Speeding up Docker build in CI/CD
“Efficiency is doing things right; effectiveness is doing the right things.” – Peter Drucker
Hello, I’m Satyam Jadhav, I work as a Senior Member of Technical Staff at Fyle.
I recently worked on an initiative to reduce our CI/CD pipeline’s execution time, especially unit tests workflow which runs on every pull request of our Platform API service built using Flask. It was taking 6 minutes and 30 seconds to complete, running 2000+ unit tests. Goal was to get it reduced by 40 to 50%.
We use GitHub Action for our CI pipeline and Docker for containerisation. Initially we had the below workflow, in which we used to run our unit tests in 4 sets using matrix strategy.
Execution time analysis
I began by analyzing where each second of the total runtime of 6 minutes and 30 seconds was being spent.
Test set: 5 minutes 30 seconds (85%)
Docker build: 2 minutes (31%)
Running test and coverage export: 3 minutes 30 seconds (54%)
Combine coverage: 30 seconds (8%)
Github runners overhead: 30 seconds (7%)
Docker Build
step was common in all sets and was taking 31% of the total set execution time. Reducing the execution time would decrease billable time by 4x. This would enable us to increase parallelization without additional costs. Thus, it made sense to focus on reducing the time taken to build the Docker image.
Don’t build what you don’t need
We needed the DB migration service to create the database schema for the Platform API service. Our schema migrations are just simple SQL files having DDL statements which are executed using alembic framework (We chose not to use the auto-generate migration feature for better control).
Both Platform API and DB migration services are Flask-based Python applications. We ran migrations directly from the Platform API service, eliminating the need to build the DB migration service.
I wrote a separate Docker Compose file specifically for GitHub Actions, removing the dependency on the DB migration service from the Platform API service. Attached DB migration service’s codebase as volume to the Platform API service and modified command to run migration at the beginning. This saved 30 seconds i.e. 9% of the total time.

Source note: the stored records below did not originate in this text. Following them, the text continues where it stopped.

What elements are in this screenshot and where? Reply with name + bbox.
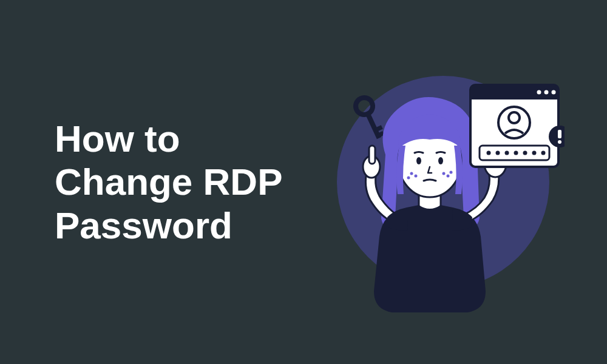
svg-point-32 bbox=[541, 151, 546, 155]
svg-point-10 bbox=[443, 172, 446, 175]
svg-rect-34 bbox=[558, 130, 561, 138]
svg-point-6 bbox=[438, 157, 443, 164]
svg-point-26 bbox=[487, 151, 491, 155]
svg-point-12 bbox=[450, 171, 453, 174]
svg-point-29 bbox=[514, 151, 518, 155]
svg-point-31 bbox=[532, 151, 537, 155]
svg-point-5 bbox=[416, 157, 421, 164]
page-title: How to Change RDP Password bbox=[55, 117, 297, 247]
svg-point-7 bbox=[410, 172, 413, 175]
svg-point-22 bbox=[537, 90, 541, 95]
svg-point-35 bbox=[558, 140, 561, 144]
svg-point-30 bbox=[523, 151, 527, 155]
svg-rect-21 bbox=[470, 95, 558, 99]
svg-point-11 bbox=[447, 175, 450, 178]
hero-illustration bbox=[297, 49, 565, 315]
svg-point-27 bbox=[496, 151, 500, 155]
svg-point-28 bbox=[505, 151, 509, 155]
svg-rect-14 bbox=[369, 146, 375, 164]
svg-point-9 bbox=[407, 177, 410, 180]
svg-point-8 bbox=[415, 175, 418, 178]
login-window-icon bbox=[470, 85, 558, 167]
svg-point-23 bbox=[544, 90, 549, 95]
svg-point-24 bbox=[552, 90, 556, 95]
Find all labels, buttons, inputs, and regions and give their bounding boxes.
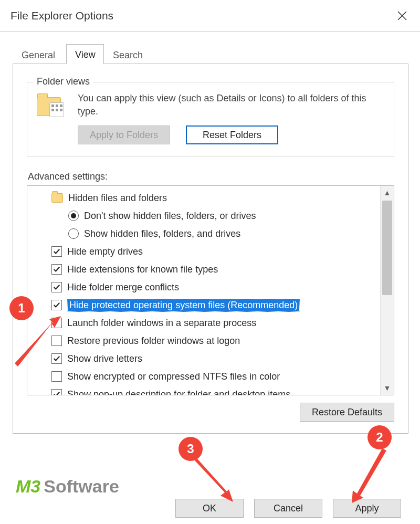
list-item-label: Show pop-up description for folder and d… bbox=[67, 389, 290, 396]
list-item[interactable]: Hide extensions for known file types bbox=[39, 260, 378, 278]
list-item: Hidden files and folders bbox=[39, 189, 378, 207]
list-item-label: Hide protected operating system files (R… bbox=[67, 299, 300, 312]
list-item-label: Show hidden files, folders, and drives bbox=[84, 228, 240, 239]
list-item-label: Hide folder merge conflicts bbox=[67, 282, 179, 293]
list-item-label: Show drive letters bbox=[67, 353, 142, 364]
list-item[interactable]: Don't show hidden files, folders, or dri… bbox=[39, 207, 378, 225]
annotation-arrow-2 bbox=[351, 448, 393, 509]
scrollbar[interactable]: ▲ ▼ bbox=[380, 186, 394, 395]
list-item-label: Hidden files and folders bbox=[68, 193, 167, 204]
list-item[interactable]: Launch folder windows in a separate proc… bbox=[39, 314, 378, 332]
list-item[interactable]: Restore previous folder windows at logon bbox=[39, 332, 378, 350]
checkbox-icon[interactable] bbox=[51, 371, 62, 382]
restore-defaults-button[interactable]: Restore Defaults bbox=[300, 403, 394, 422]
list-item-label: Launch folder windows in a separate proc… bbox=[67, 318, 256, 329]
list-item[interactable]: Hide folder merge conflicts bbox=[39, 278, 378, 296]
folder-views-icon bbox=[37, 94, 68, 125]
list-item[interactable]: Show hidden files, folders, and drives bbox=[39, 225, 378, 243]
radio-icon[interactable] bbox=[68, 228, 79, 239]
list-item[interactable]: Show pop-up description for folder and d… bbox=[39, 385, 378, 395]
list-item-label: Restore previous folder windows at logon bbox=[67, 336, 240, 347]
advanced-settings-label: Advanced settings: bbox=[28, 171, 394, 182]
annotation-arrow-3 bbox=[189, 460, 236, 510]
folder-icon bbox=[51, 193, 63, 203]
tab-strip: General View Search bbox=[13, 44, 408, 64]
tab-view[interactable]: View bbox=[66, 44, 104, 64]
scroll-up-icon[interactable]: ▲ bbox=[384, 189, 391, 196]
list-item-label: Show encrypted or compressed NTFS files … bbox=[67, 371, 280, 382]
checkbox-icon[interactable] bbox=[51, 300, 62, 310]
tab-search[interactable]: Search bbox=[104, 45, 151, 64]
watermark-m3: M3 bbox=[16, 476, 40, 497]
annotation-arrow-1 bbox=[15, 316, 62, 371]
annotation-callout-1: 1 bbox=[9, 296, 34, 320]
apply-to-folders-button: Apply to Folders bbox=[78, 125, 170, 144]
radio-icon[interactable] bbox=[68, 211, 79, 221]
close-icon[interactable] bbox=[392, 5, 413, 26]
list-item[interactable]: Show encrypted or compressed NTFS files … bbox=[39, 368, 378, 385]
svg-marker-3 bbox=[352, 448, 386, 503]
title-bar: File Explorer Options bbox=[0, 0, 420, 32]
advanced-settings-list: Hidden files and foldersDon't show hidde… bbox=[27, 185, 394, 395]
folder-views-description: You can apply this view (such as Details… bbox=[78, 92, 384, 118]
scroll-down-icon[interactable]: ▼ bbox=[384, 384, 391, 392]
list-item-label: Hide extensions for known file types bbox=[67, 264, 218, 275]
list-item[interactable]: Hide empty drives bbox=[39, 243, 378, 260]
checkbox-icon[interactable] bbox=[51, 282, 62, 292]
cancel-button[interactable]: Cancel bbox=[254, 499, 322, 518]
list-item-label: Don't show hidden files, folders, or dri… bbox=[84, 211, 256, 222]
window-title: File Explorer Options bbox=[10, 9, 113, 22]
annotation-callout-3: 3 bbox=[178, 437, 203, 461]
checkbox-icon[interactable] bbox=[51, 389, 62, 395]
watermark-software: Software bbox=[44, 476, 119, 497]
tab-panel-view: Folder views You can apply this view (su… bbox=[13, 64, 408, 434]
reset-folders-button[interactable]: Reset Folders bbox=[186, 125, 278, 144]
svg-marker-2 bbox=[15, 316, 61, 366]
folder-views-group: Folder views You can apply this view (su… bbox=[27, 82, 394, 156]
svg-marker-4 bbox=[194, 459, 233, 502]
list-item[interactable]: Hide protected operating system files (R… bbox=[39, 296, 378, 314]
annotation-callout-2: 2 bbox=[368, 425, 392, 449]
scroll-thumb[interactable] bbox=[382, 201, 392, 295]
checkbox-icon[interactable] bbox=[51, 246, 62, 257]
tab-general[interactable]: General bbox=[13, 45, 66, 64]
checkbox-icon[interactable] bbox=[51, 264, 62, 275]
list-item[interactable]: Show drive letters bbox=[39, 350, 378, 368]
watermark: M3 Software bbox=[16, 476, 119, 497]
list-item-label: Hide empty drives bbox=[67, 246, 143, 257]
folder-views-legend: Folder views bbox=[34, 76, 93, 87]
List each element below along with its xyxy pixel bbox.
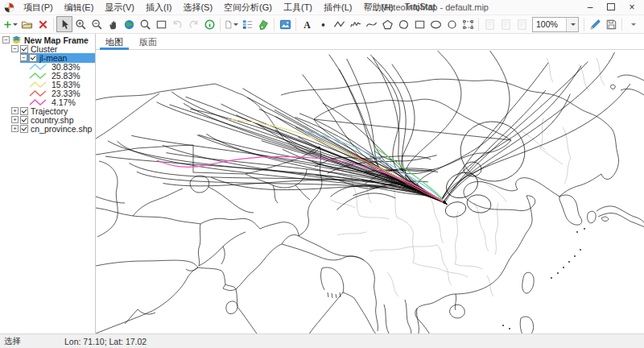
toolbar-separator: [53, 19, 54, 31]
layer-visibility-checkbox[interactable]: [20, 125, 28, 133]
zigzag-line-symbol: [29, 89, 48, 97]
ellipse-tool[interactable]: [427, 16, 444, 32]
export-layout-button: [497, 16, 514, 32]
layer-visibility-checkbox[interactable]: [20, 116, 28, 124]
title-menu-bar: 项目(P)编辑(E)显示(V)插入(I)选择(S)空间分析(G)工具(T)插件(…: [0, 0, 644, 15]
redo-button: [185, 16, 201, 32]
toolbar-separator: [584, 19, 584, 31]
maximize-button[interactable]: [601, 0, 621, 14]
view-tabs: 地图版面: [96, 34, 644, 50]
zigzag-line-symbol: [29, 63, 48, 70]
chevron-down-icon[interactable]: [566, 18, 578, 31]
toolbar-separator: [478, 19, 479, 31]
spatial-analysis-menu[interactable]: 空间分析(G): [218, 2, 278, 14]
selection-menu[interactable]: 选择(S): [177, 2, 218, 14]
expand-icon[interactable]: +: [11, 107, 19, 114]
measure-tool[interactable]: [201, 16, 217, 32]
plugins-menu[interactable]: 插件(L): [318, 2, 357, 14]
zoom-in-tool[interactable]: [72, 16, 89, 32]
map-canvas[interactable]: [96, 50, 644, 334]
legend-item-cluster-1[interactable]: 30.83%: [0, 62, 95, 71]
move-feature-tool: [641, 16, 644, 32]
legend-item-cluster-3[interactable]: 15.83%: [0, 80, 95, 89]
tree-item-cluster[interactable]: −Cluster: [0, 44, 95, 53]
zoom-rectangle-tool[interactable]: [153, 16, 169, 32]
zoom-level-value: 100%: [533, 19, 566, 29]
toolbar-separator: [621, 19, 622, 31]
tree-item-trajectory[interactable]: +Trajectory: [0, 106, 95, 115]
toolbar-separator: [295, 19, 296, 31]
map-frame-icon: [11, 35, 22, 44]
view-menu[interactable]: 显示(V): [99, 2, 140, 14]
remove-layer-button[interactable]: [35, 16, 51, 32]
insert-menu[interactable]: 插入(I): [140, 2, 177, 14]
minimize-button[interactable]: –: [580, 0, 601, 14]
edit-menu[interactable]: 编辑(E): [59, 2, 100, 14]
zigzag-line-symbol: [29, 98, 48, 106]
layer-visibility-checkbox[interactable]: [20, 107, 28, 115]
export-map-button: [481, 16, 497, 32]
expand-icon[interactable]: +: [11, 125, 19, 132]
freehand-polygon-tool[interactable]: [395, 16, 411, 32]
map-content: 地图版面: [96, 34, 644, 334]
collapse-icon[interactable]: −: [11, 45, 19, 52]
export-data-button: [514, 16, 530, 32]
maximize-icon: [607, 3, 615, 10]
identify-tool[interactable]: [137, 16, 153, 32]
legend-editor-button[interactable]: [239, 16, 255, 32]
map-svg: [96, 50, 644, 334]
tree-item-country-shp[interactable]: +country.shp: [0, 115, 95, 124]
edit-features-tool[interactable]: [587, 16, 603, 32]
app-window: 项目(P)编辑(E)显示(V)插入(I)选择(S)空间分析(G)工具(T)插件(…: [0, 0, 644, 348]
add-layer-button[interactable]: [2, 16, 19, 32]
toolbar-separator: [274, 19, 275, 31]
status-bar: 选择 Lon: 71.10; Lat: 17.02: [0, 334, 644, 348]
layer-visibility-checkbox[interactable]: [20, 45, 28, 53]
insert-image-button[interactable]: [277, 16, 293, 32]
label-button[interactable]: [255, 16, 271, 32]
tools-menu[interactable]: 工具(T): [278, 2, 318, 14]
trajectory-lines: [105, 51, 630, 219]
tab-map[interactable]: 地图: [97, 34, 131, 50]
pan-tool[interactable]: [105, 16, 121, 32]
tree-item-label: cn_province.shp: [30, 124, 94, 134]
tab-layout[interactable]: 版面: [131, 34, 165, 50]
menu-bar: 项目(P)编辑(E)显示(V)插入(I)选择(S)空间分析(G)工具(T)插件(…: [18, 2, 441, 14]
select-tool[interactable]: [56, 16, 72, 32]
point-tool[interactable]: [315, 16, 331, 32]
new-layout-button[interactable]: [223, 16, 239, 32]
collapse-icon[interactable]: −: [20, 54, 27, 61]
edit-vertices-tool[interactable]: [460, 16, 476, 32]
tree-item-map-frame[interactable]: −New Map Frame: [0, 35, 95, 44]
save-edits-button[interactable]: [603, 16, 619, 32]
zoom-level-combo[interactable]: 100%: [532, 17, 579, 32]
legend-item-cluster-4[interactable]: 23.33%: [0, 89, 95, 97]
zoom-out-tool[interactable]: [89, 16, 105, 32]
circle-tool[interactable]: [444, 16, 460, 32]
freehand-tool[interactable]: [347, 16, 363, 32]
open-file-button[interactable]: [19, 16, 35, 32]
tree-item-jl-mean[interactable]: −jl-mean: [0, 53, 95, 62]
full-extent-tool[interactable]: [121, 16, 137, 32]
status-mode-label: 选择: [0, 336, 60, 347]
text-tool[interactable]: A: [299, 16, 315, 32]
layer-tree-panel: −New Map Frame−Cluster−jl-mean30.83%25.8…: [0, 34, 96, 334]
legend-item-cluster-2[interactable]: 25.83%: [0, 71, 95, 80]
tree-item-cn-province-shp[interactable]: +cn_province.shp: [0, 124, 95, 133]
country-borders: [96, 75, 644, 334]
layer-visibility-checkbox[interactable]: [29, 54, 37, 62]
window-controls: – ×: [580, 0, 642, 14]
status-coordinates: Lon: 71.10; Lat: 17.02: [60, 337, 147, 346]
rectangle-tool[interactable]: [411, 16, 427, 32]
expand-icon[interactable]: +: [11, 116, 19, 123]
window-title: MeteoInfoMap - default.mip: [381, 2, 489, 12]
legend-item-cluster-5[interactable]: 4.17%: [0, 97, 95, 106]
project-menu[interactable]: 项目(P): [18, 2, 59, 14]
polygon-tool[interactable]: [379, 16, 395, 32]
edit-dropdown[interactable]: [625, 16, 641, 32]
toolbar: A100%: [0, 15, 644, 34]
curve-tool[interactable]: [363, 16, 379, 32]
collapse-icon[interactable]: −: [2, 36, 10, 44]
close-button[interactable]: ×: [621, 0, 642, 14]
polyline-tool[interactable]: [331, 16, 347, 32]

Cache what you have already build
The build step for the Platform API service took 65 seconds.
Pull base python Image: 23 seconds (6%)
Build service: 14 seconds (4%)
Export and load Image: 28 seconds (7%)
37 seconds were spent pulling the base image and building the service, which involved many repetitive steps. Fortunately docker’s build-kit has the provision for exporting build cache to external locations.
Out of available options GitHub cache backend and registry cache backend suited our use case. By caching build steps using the GitHub cache backend, I achieved the following results:
Cache miss: 91 seconds (+7%, 24 seconds of cache upload overhead)
Cache hit: 47 seconds (-5%, 3 seconds of cache upload overhead)
# pytest/action.yaml
name: Pytest
description: Runs pytest
runs:
using: "composite"
steps:
...
- name: Expose GitHub Runtime
uses: crazy-max/ghaction-github-runtime@v3
- name: Set up Docker Buildx
uses: docker/setup-buildx-action@v3
- name: Build service
shell: bash
run: |
docker buildx build --load . --cache-to type=gha,mode=max,scope=image2 --cache-from type=gha,scope=image2
...
In case of cache hit, we are able to save 18 seconds i.e. 5% of the total time.
Pull base python Image: 1 seconds (1%)
Build service: 3 seconds (1%)
Docker Buildx
setup overhead: 7 seconds (2%)Cache upload overhead: 3 seconds (1%)
Export and load Image: 28 seconds (7%)
Although this is a decent improvement, pull requests often lead to more cache misses than hits due to frequent code changes in Docker build steps. To solve this problem I wrote new Docker file specifically for GitHub action, where I removed all frequently updated code files from docker build steps and attached those as volumes to docker container.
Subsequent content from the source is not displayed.